GOAL OF THE EXERCISE:
Copy out exactly, from the entries that follow, the line holding "Душевые кабины и ограждения", the line holding "em um trágico acidente de corrida. A", and all lines between them, but no pictures.

INFORMATION:
▼

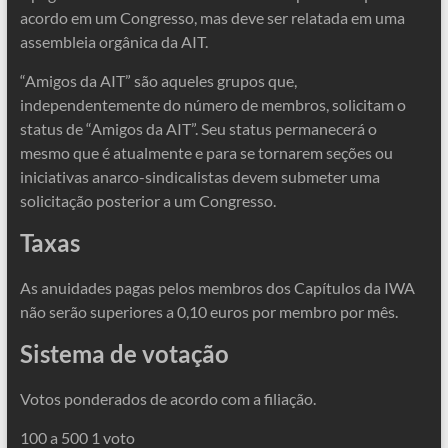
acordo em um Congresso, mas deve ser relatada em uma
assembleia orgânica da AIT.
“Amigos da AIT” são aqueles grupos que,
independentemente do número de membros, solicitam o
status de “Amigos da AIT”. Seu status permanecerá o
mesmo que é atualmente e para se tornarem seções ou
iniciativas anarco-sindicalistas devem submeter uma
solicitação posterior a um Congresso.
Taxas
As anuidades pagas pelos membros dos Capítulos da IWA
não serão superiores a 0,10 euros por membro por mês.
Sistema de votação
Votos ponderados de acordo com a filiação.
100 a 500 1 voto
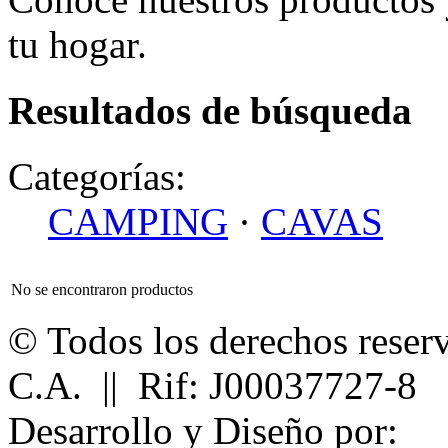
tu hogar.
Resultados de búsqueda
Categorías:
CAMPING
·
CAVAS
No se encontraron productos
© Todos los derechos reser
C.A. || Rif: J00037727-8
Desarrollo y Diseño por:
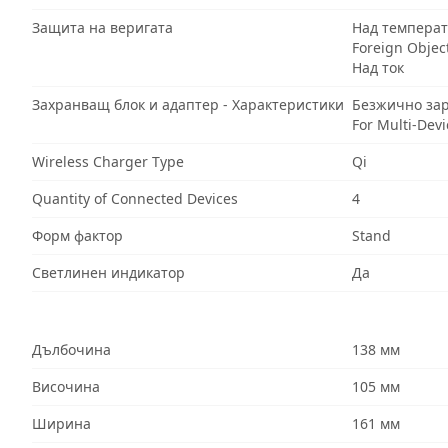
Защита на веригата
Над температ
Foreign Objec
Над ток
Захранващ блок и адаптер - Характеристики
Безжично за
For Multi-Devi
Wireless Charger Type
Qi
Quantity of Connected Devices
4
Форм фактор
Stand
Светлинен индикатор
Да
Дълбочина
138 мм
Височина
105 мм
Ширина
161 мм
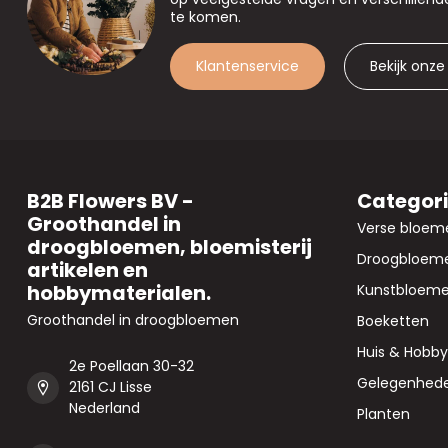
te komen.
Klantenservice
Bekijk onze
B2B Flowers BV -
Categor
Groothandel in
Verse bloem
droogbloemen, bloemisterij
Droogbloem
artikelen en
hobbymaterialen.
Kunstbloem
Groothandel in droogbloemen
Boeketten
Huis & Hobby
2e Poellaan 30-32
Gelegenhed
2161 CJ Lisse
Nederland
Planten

▲
▼

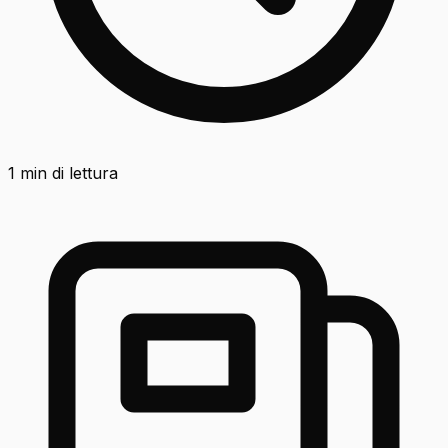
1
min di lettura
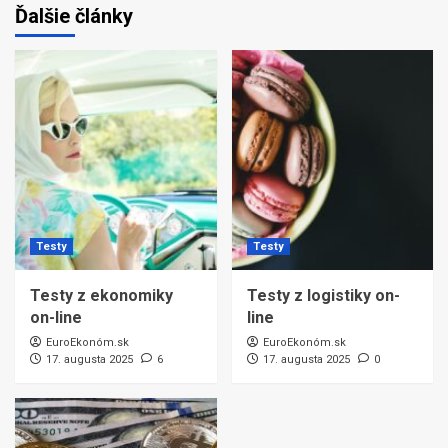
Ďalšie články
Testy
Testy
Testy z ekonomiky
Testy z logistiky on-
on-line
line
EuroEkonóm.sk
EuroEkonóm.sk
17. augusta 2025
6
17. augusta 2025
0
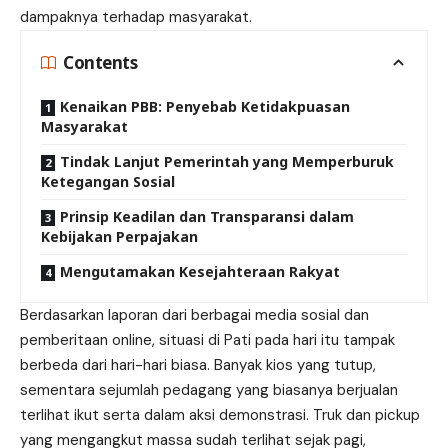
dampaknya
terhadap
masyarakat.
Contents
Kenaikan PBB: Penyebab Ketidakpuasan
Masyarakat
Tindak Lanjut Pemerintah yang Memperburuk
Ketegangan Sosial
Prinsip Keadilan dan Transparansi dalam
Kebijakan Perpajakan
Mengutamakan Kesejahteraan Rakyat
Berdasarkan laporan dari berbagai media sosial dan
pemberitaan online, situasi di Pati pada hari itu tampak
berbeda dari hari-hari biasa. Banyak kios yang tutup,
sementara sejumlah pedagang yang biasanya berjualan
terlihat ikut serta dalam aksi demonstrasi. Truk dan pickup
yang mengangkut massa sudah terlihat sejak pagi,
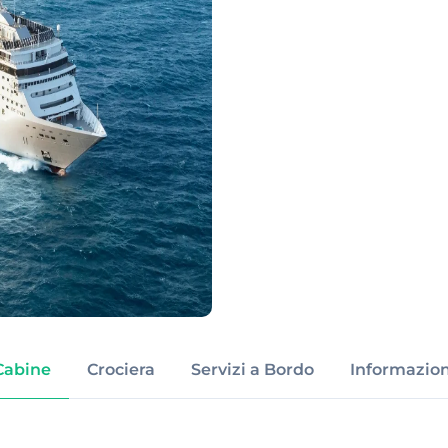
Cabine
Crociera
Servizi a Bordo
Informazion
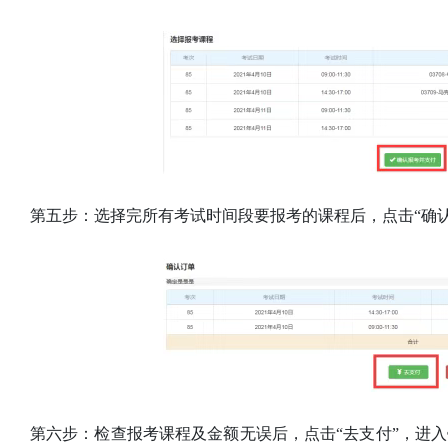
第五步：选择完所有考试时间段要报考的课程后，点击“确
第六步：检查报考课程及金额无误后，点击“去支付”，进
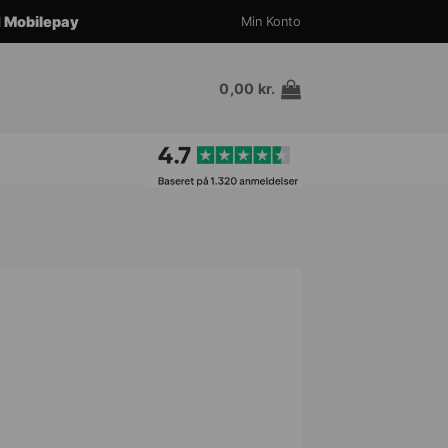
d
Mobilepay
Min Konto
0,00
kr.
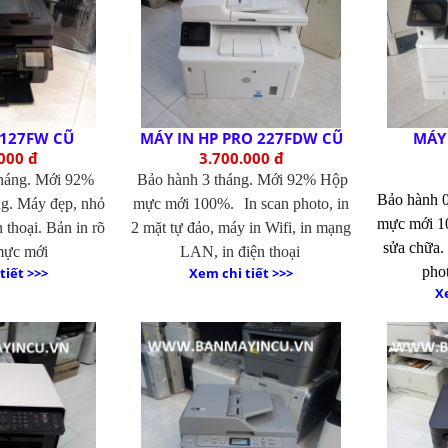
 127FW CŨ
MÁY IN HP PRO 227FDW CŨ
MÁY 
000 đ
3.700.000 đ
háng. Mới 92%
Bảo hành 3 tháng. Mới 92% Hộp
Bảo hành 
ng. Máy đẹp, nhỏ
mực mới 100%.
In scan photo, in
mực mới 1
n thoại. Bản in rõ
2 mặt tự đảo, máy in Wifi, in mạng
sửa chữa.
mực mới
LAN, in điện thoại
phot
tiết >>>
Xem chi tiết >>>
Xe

▲
▼

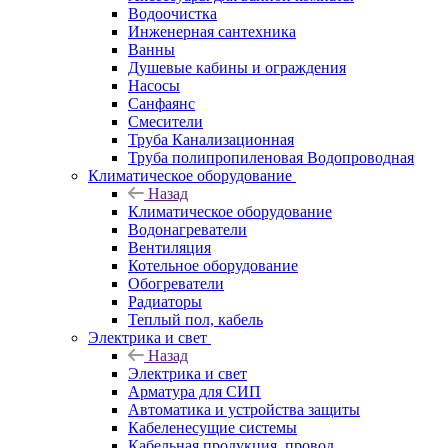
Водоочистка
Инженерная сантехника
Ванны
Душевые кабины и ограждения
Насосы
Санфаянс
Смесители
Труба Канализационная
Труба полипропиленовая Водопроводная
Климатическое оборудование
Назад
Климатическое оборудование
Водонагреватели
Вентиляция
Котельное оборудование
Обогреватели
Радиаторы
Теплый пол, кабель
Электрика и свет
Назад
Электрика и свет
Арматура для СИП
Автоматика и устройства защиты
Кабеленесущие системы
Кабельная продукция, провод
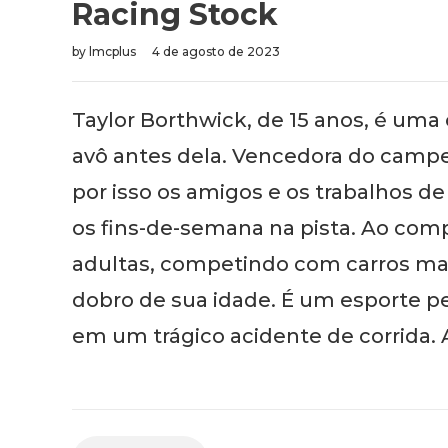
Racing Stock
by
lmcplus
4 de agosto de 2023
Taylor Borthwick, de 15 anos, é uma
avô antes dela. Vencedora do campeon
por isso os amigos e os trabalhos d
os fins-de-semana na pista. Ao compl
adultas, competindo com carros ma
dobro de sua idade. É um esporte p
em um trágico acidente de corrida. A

▲

RESPONSE:
Душевые кабины и ограждения
Насосы
Санфаянс
Смесители
Труба Канализационная
Труба полипропиленовая Водопроводная
Климатическое оборудование
Назад
Климатическое оборудование
Водонагреватели
Вентиляция
Котельное оборудование
Обогреватели
Радиаторы
Теплый пол, кабель
Электрика и свет
Назад
Электрика и свет
Арматура для СИП
Автоматика и устройства защиты
Кабеленесущие системы
Кабельная продукция, провод
Racing Stock
by
lmcplus
4 de agosto de 2023
Taylor Borthwick, de 15 anos, é uma
avô antes dela. Vencedora do campeon
por isso os amigos e os trabalhos d
os fins-de-semana na pista. Ao compl
adultas, competindo com carros ma
dobro de sua idade. É um esporte p
em um trágico acidente de corrida. A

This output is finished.